Nama Endipat menjadi perbincangan publik setelah pernyataannya menyinggung aksi relawan yang menggalang dana Rp10 miliar untuk korban banjir Sumatra. Walaupun tidak menyebut nama, publik mengaitkan dengan aksi Ferry Irwandi.
“Orang-orang cuma nyumbang Rp 10 miliar, negara sudah triliun-triliunan ke Aceh itu, bu. Jadi yang kayak gitu-gitu, mohon dijadikan perhatian, sehingga ke depan tidak ada lagi informasi yang seolah-olah negara tidak hadir di mana-mana. Padahal negara sudah hadir sejak awal di dalam penanggulangan bencana,” kata dia.
Ucapan ini menuai hujatan netizen dan membuat Endipat menutup akun Instagram pribadinya.
Berdasarkan laporan LHKPN, Endipat memiliki total harta kekayaan Rp12,4 miliar.
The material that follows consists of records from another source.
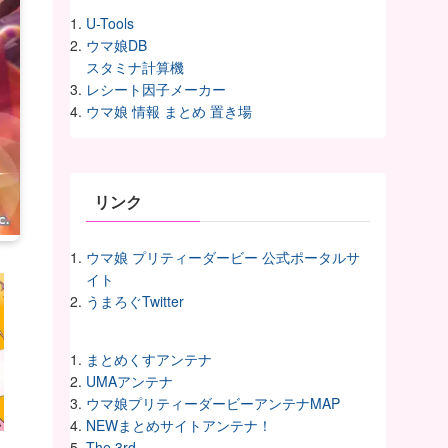
U-Tools
ウマ娘DB
スタミナ計算機
レシート因子メーカー
ウマ娘 情報 まとめ 置き場
リンク
ウマ娘 プリティーダービー 公式ポータルサ
イト
うまろぐTwitter
まとめくすアンテナ
UMAアンテナ
ウマ娘プリティーダービーアンテナMAP
NEWまとめサイトアンテナ！
The 3rd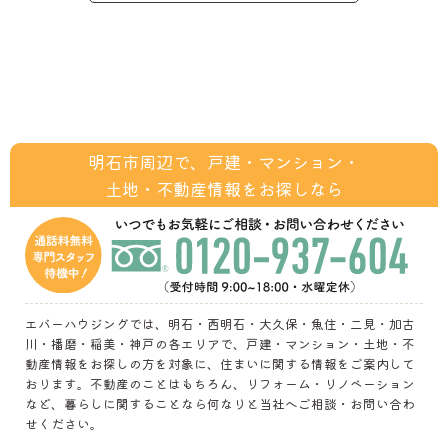
明石市周辺で、戸建・マンション・
土地・不動産情報をお探しなら
エバーハウジングでは、明石・西明石・大久保・魚住・二見・加古
川・播磨・稲美・神戸の各エリアで、戸建・マンション・土地・不
動産情報をお探しの方を対象に、住まいに関する情報をご案内して
おります。不動産のことはもちろん、リフォーム・リノベーション
など、暮らしに関することなら何なりと当社へご相談・お問い合わ
せください。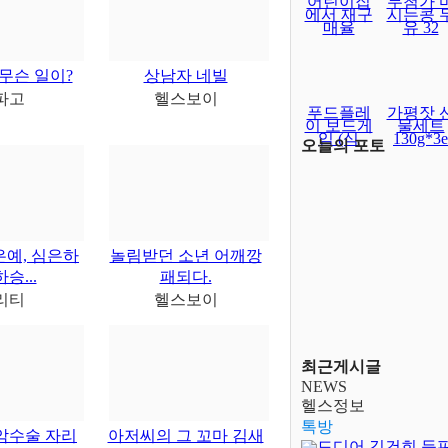
어린이집
무첨가 
에서 재구
시는콩 
매율
유 32
무슨 일이?
상남자 네빌
파고
헬스보이
푸드플레
가평잣 
이 보드게
물세트
임 (식
130g*3e
오늘의 포토
은예, 심은하
놀림받던 소년 어깨깡
하승...
패되다.
리티
헬스보이
최근게시글
NEWS
헬스정보
톡방
악수술 자리
아저씨의 그 꼬마 김새
드디어 김건희 등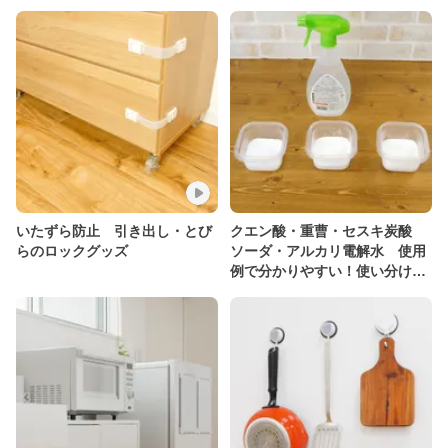
いたずら防止 引き出し・とび
クエン酸・重曹・セスキ炭酸
らのロックグッズ
ソーダ・アルカリ電解水 使用
例で分かりやすい！使い分けテ
ク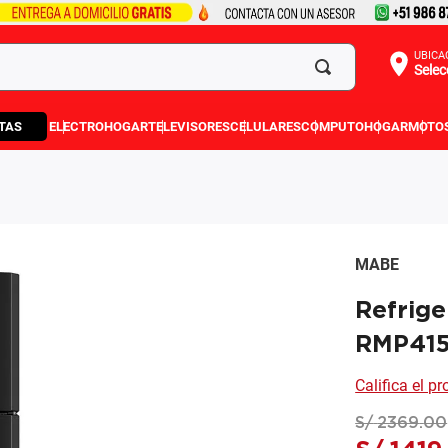
UBICA
Selec
TAS
ELECTROHOGAR
TELEVISORES
CELULARES
COMPUTO
HOGAR
MOTO
MABE
Refrig
RMP415
Califica el p
S/
2369
.
00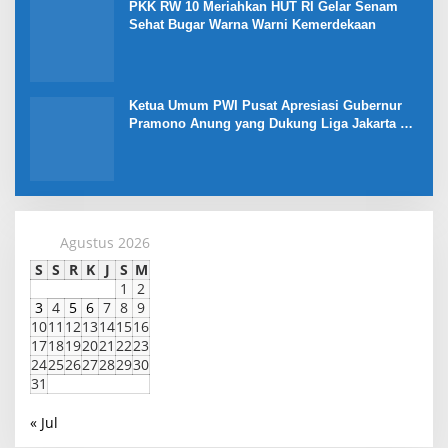
PKK RW 10 Meriahkan HUT RI Gelar Senam
Sehat Bugar Warna Warni Kemerdekaan
Ketua Umum PWI Pusat Apresiasi Gubernur
Pramono Anung yang Dukung Liga Jakarta U-
17
Agustus 2026
S
S
R
K
J
S
M
1
2
3
4
5
6
7
8
9
10
11
12
13
14
15
16
17
18
19
20
21
22
23
24
25
26
27
28
29
30
31
« Jul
Rinciannya meliputi:
Tanah & Bangunan: Rp2,5 miliar
Alat Transportasi & Mesin: Rp2,546 miliar
Harta Bergerak Lainnya: Rp52 juta
Surat Berharga: Rp5 miliar
Kas & Setara Kas: Rp2,395 miliar
Sebagai anggota DPR, Endipat wajib melaporkan harta kekayaannya sesuai UU Nomor 28 Tahun 1999 untuk memastikan transparansi dan akuntabilitas.